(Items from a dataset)
------------------------------------------------------------------------

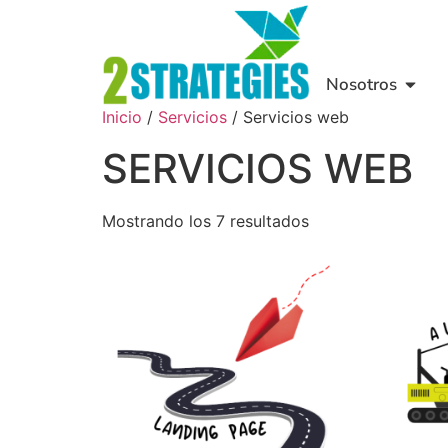
Nosotros
Inicio
/
Servicios
/ Servicios web
SERVICIOS WEB
Mostrando los 7 resultados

------------------------------------------------------------------------

* [PROBLEM DESCRIPTION]: None of the images should be copied, but every entry must be given again exactly.

* [RESPONSE TO THE EXERCISE]:
Nosotros
Inicio
/
Servicios
/ Servicios web
SERVICIOS WEB
Mostrando los 7 resultados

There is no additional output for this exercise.